This would be the final article and publish for some time.
Moreover a three-month moratorium final 12 months, I’ve written and posted articles frequently since earlier than Fb; over ten years in the past. Practically 7,000 articles later I’ve realized a lot. It has been a significant means how God has interacted with me – to the sum of 30-hours per week for these 10-plus years.
However this is not simply concerning the writing.
It is about one thing extra elementary. There are imbalances to right.
Like a lot of you I am imagining, my life’s revolved round utilizing social media, and it is not simply the posting of articles; it is the next of a plethora of different stuff – stuff fairly frankly that takes me away from God. There are one million and extra distractions from God, so it isn’t simply social media, however social media has change into all-consuming, because the concern of lacking out (FOMO, look it up) rides roughshod on the heels of my hurried fashionable life.

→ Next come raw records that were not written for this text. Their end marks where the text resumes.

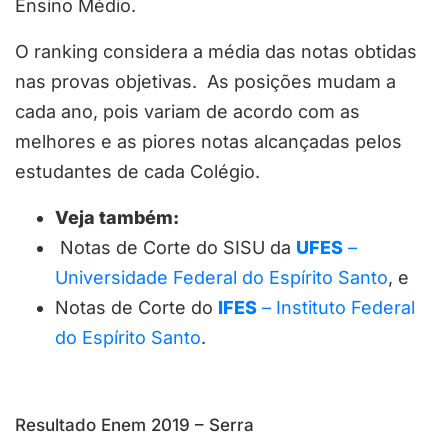
Ensino Médio.
O ranking considera a média das notas obtidas
nas provas objetivas. As posições mudam a
cada ano, pois variam de acordo com as
melhores e as piores notas alcançadas pelos
estudantes de cada Colégio.
Veja também:
Notas de Corte do SISU da
UFES
–
Universidade Federal do Espírito Santo
, e
Notas de Corte do
IFES
– Instituto Federal
do Espírito Santo
.
Resultado Enem 2019 – Serra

However there’s extra to it nonetheless. The carnal considerations of consumption have overcome me an excessive amount of over the previous 5 or extra years. I used to have a excessive diploma of self-control relating to my weight loss plan. It has been some time since I have been in that place, and given I am deep into the ‘harmful decade’, that’s ages 44-54, I critically need to create the adjustments essential to beat back coronary heart illness and Diabetes Sort II, and many others. If even 10 p.c of my writing time went into train I might do the train required to get and maintain match.
And nonetheless there’s extra to it. Meals and writing and social media have change into comforts; and to a point, idols. The common individual might not assume that, however I believe that is what God thinks, after they’ve change into comforts I’ve routinely gone to. I have to as soon as once more be weaned from these comforts. It is all a bit too handy, and an irony, that I can write issues to bless others when the very technique of doing it could actually at occasions undermine my very own stroll with God.

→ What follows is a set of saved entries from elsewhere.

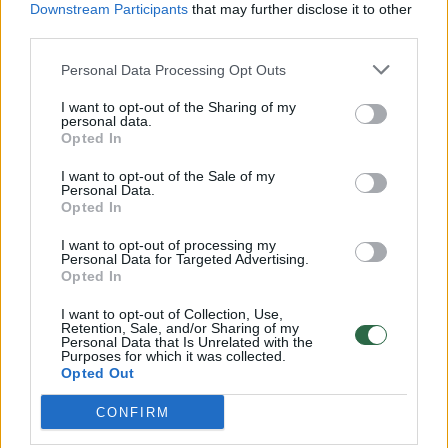
Downstream Participants
that may further disclose it to other
third parties.
00:00:57
Savaitės vidurys nusimato karštas: temperatūra kils iki
32 laipsnių šilumos
Personal Data Processing Opt Outs
Žinios
|
Orai
I want to opt-out of the Sharing of my
personal data.
Opted In
00:15:54
V. Zalužno pasisakymą laiko bandymu įsitvirtinti
I want to opt-out of the Sale of my
Personal Data.
Ukrainos politikoje: jis yra neteisus
Opted In
Laidos
|
Nauja diena
I want to opt-out of processing my
Personal Data for Targeted Advertising.
Opted In
00:00:57
Sinoptikai atsakė, kokiais orais užbaigsime darbo
I want to opt-out of Collection, Use,
savaitę: karščiai atsitrauks
Retention, Sale, and/or Sharing of my
Personal Data that Is Unrelated with the
Žinios
Purposes for which it was collected.
|
Orai
Opted Out
CONFIRM
Visi įrašai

What if God desires extra from me? He actually does! To hunt Him extra. To be match and keep alive so long as doable for my household and so I can serve Him in addition to doable. To get ready for what’s coming. To be a greater husband and father. To be extra centered. God actually wishes a revolution in me. I solely have the one life. As soon as I am gone, I am gone. For my God, for my spouse, for my kids, and for these individuals God wills for me to serve. I have to seize the day.
Writing is actually a technique God can and does use me, however it’s not the one means. Moreover, Jesus is not the form of King who will graciously enable me to place the cart earlier than the horse like I’ve. Writing cannot be allowed to be an idol. Jesus wishes true allegiance. So, I am placing it down for a time. And it will not be the final time this downside will come up.

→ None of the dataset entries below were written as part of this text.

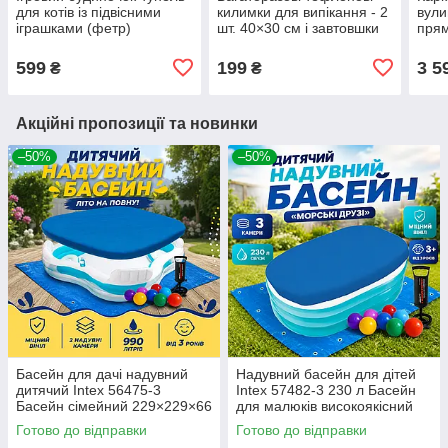
для котів із підвісними
килимки для випікання - 2
вули
іграшками (фетр)
шт. 40×30 см і завтовшки
прям
115 мкм, з антипригарним
для 
покриттям
плав
599
199
3 5
₴
₴
доро
Акційні пропозиції та новинки
–50%
–50%
Басейн для дачі надувний
Надувний басейн для дітей
дитячий Intex 56475-3
Intex 57482-3 230 л Басейн
Басейн сімейний 229×229×66
для малюків високоякісний
см Квадратний надувний
вініл 163×107×46 см Басейн
Готово до відправки
Готово до відправки
басейн для дітей
для двору 3 камери 230 л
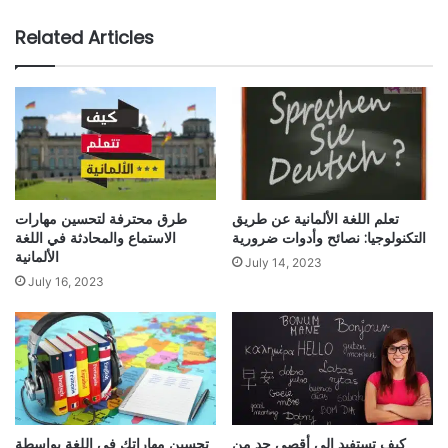
Related Articles
تعلم اللغة الألمانية عن طريق
طرق محترفة لتحسين مهارات
التكنولوجيا: نصائح وأدوات ضرورية
الاستماع والمحادثة في اللغة
الألمانية
July 14, 2023
July 16, 2023
كيف تستفيد إلى أقصى حد من
تحسين مهاراتك في اللغة بواسطة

It is doable that this little piece could be refined over the following short while as I endeavour it to be a truthful document of the place issues are at.
Writing can solely occur if it brings glory to God, and it could actually solely resume as soon as different elements of steadiness have been restored.
The social media should go, at the very least for a time. If it could actually’t be solely a software for God (so far as I am involved) then I’ve no use for it. Social media is a counterfeit for true connection, but it does join us and many people would by no means know one another with out it. This isn’t about criticising a platform that has been a form of dwelling for twenty-percent of my fifty-year-old life.
This results in the intent of writing this type of factor. It is solely truthful that I let individuals know what I am doing in case individuals surprise ‘what’s occurred to that man who posted day by day and now now not does?’ Additionally, in hammering a stake into the bottom, this type of article helps me maintain myself to account. God must make it clear below what parameters a resumption is to happen.
To the one that has taken the time to learn this, thanks. I am grateful that you’ve got waded into this with me. I am grateful on your prayers, as a lot of you might be in mine.